De toekomstscenario’s van de STAGG introduceren de zogeheten woonzorgzone.
Zo’n zone is een deel van de wijk waar bij de bouw en planning van voorzieningen
er vanuit gegaan wordt dat een meer dan gemiddeld aantal bewoners
zorgafhankelijk zijn of aanpassingen nodig heeft in of rondom het huis.
Uiteenlopende voorzieningen zijn binnen handbereik. Er is in zo’n buurt een
zorgkruispunt die alle diensten van een verzorgingshuis of woonzorgcomplex
levert, behalve de huisvesting zelf dus. En een zorgcoördinatiepunt.
Singelenberg: ‘Als gemiddeld drie tot vier procent van de mensen
AWBZ-afhankelijk is, dan is dat percentage het dubbele in zo’n woonzorgzone. De
rest, meer dan negentig procent is dus niet zorgbehoevend. De huurwoningen zijn
zo aangepast dat je zonder veel ingrepen huizen rolstoeltoegankelijk maakt,
liften aanbrengt of met het doorbreken van een dunne wand een aantal huizen
naast elkaar geschikt maakt voor bijvoorbeeld 24-uurszorg of nachtdiensten van
verpleegkundigen.’
Arrogantie
Het concept van de woonzorgzone houdt in dat met AWBZ-gelden de
diensten van grote zorgvoorzieningen, zoals een eigen tandarts of
dagactiviteiten inschuiven bij de algemene voorzieningen. Singelenberg is zelf
betrokken bij de ontwikkeling van een woonzorg zone in de wijk Krakeel in
Hoogeveen. Volgens hem geeft de woonzorgzone de trend aan voor de toekomst en
oriënteren door het hele land woningcorporaties en zorgondernemers zich met hun
bouwplannen op dit model.
Jim Schuyt, directeur van de innovatieve woningcorporatie in Amersfoort
SCW, kijkt liever op een langere termijn.
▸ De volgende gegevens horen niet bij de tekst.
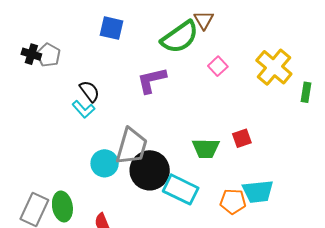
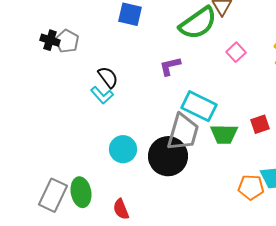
purple L-shape: (152, 80) -> (170, 66), size x0.7
gray trapezoid: (132, 146) -> (183, 132), moved
cyan rectangle: (181, 189) -> (199, 106), moved

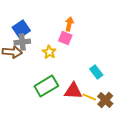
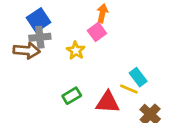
pink square: (65, 38) -> (97, 32), turned 32
green rectangle: (46, 86) -> (72, 96), size x0.6
yellow line: (89, 97) -> (129, 89), moved

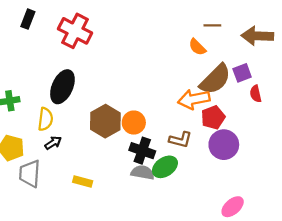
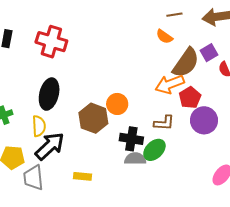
orange circle: (134, 123) -> (117, 104), moved
black arrow: (53, 143) -> (50, 146), size x2.0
Een gemiddelde woning moet honderd
jaar mee kunnen, is zijn uitgangspunt. Schuyt: ‘Ik vind het dan ook van
misplaatste arrogantie getuigen om het scheiden van wonen en zorg te bombarderen
tot de lijn voor de toekomst. Je zult bij het bouwen rekening moeten blijven
houden met veranderde inzichten en nieuwe eisen die aan gebouwen en woningen
gesteld worden.’ Schuyt is dan ook een pertinente tegenstander van een aparte
architectuur van voorzieningen: ‘We betalen nu leergeld voor de bouw van
grootschalige verzorgingshuizen. Die hangen als een molensteen om de nek, zo
moeilijk zijn ze aan de nieuwe eisen aan te passen. Ik pleit er voor
accommodaties en woningen juist zo weinig mogelijk bijzonder te maken. Vanaf het
begin moet je uitgaan van een mogelijke transformatie.’ Als voorbeeld geeft
Schuyt de schoolwoningen, casco’s die eerst als leslokalen en daarna tot
woningen getransformeerd worden Maar ook in het ruimtelijk beslag van een wijk
pleit hij voor meer speelruimte, het reserveren van open plekken voor mogelijke
voorzieningen die laten nodig kunnen zijn voor bijzondere groepen. Schuyt: ‘Door
de financiële druk krijgt iedere vierkante meter een bestemming. Achteraf als de
wijk volgebouwd is zit alles vast.’
De SCW-directeur stelt dat bij de bouw van woon- en zorgvoorzieningen nog
te weinig gebruik gemaakt van de expertise van corporaties. Schuyt: ‘Ik zie nog
steeds zorgorganisaties die alles in een hand willen houden. Het komt ook voor
dat we pas in een laat stadium, als de zorgcomponent al is ingevuld, bij de
bouwplannen betrokken worden. De tendens is dat we steeds meer in overleg met
zorgorganisaties plannen maken en overeenkomsten sluiten. Wij nemen de
huisvesting voor onze rekening en de andere partij levert de zorg. Toch is hier
nog een wereld te winnen.’ De huisvesting van bijzondere en zorgafhankelijke
groepen is voor corporaties geen marginale activiteit en neemt de komende jaren
alleen nog maar verder toe, is ook gebleken uit een onderzoek dat SCW heeft
laten uitvoeren door het adviesbureau Price Waterhouse Cooper. Die adviseerde de
woningcorporatie dit onderdeel apart te organiseren in een Sociaal Vastgoed
zodat de corporatie zich nog duidelijker op dat marktsegment kan profileren.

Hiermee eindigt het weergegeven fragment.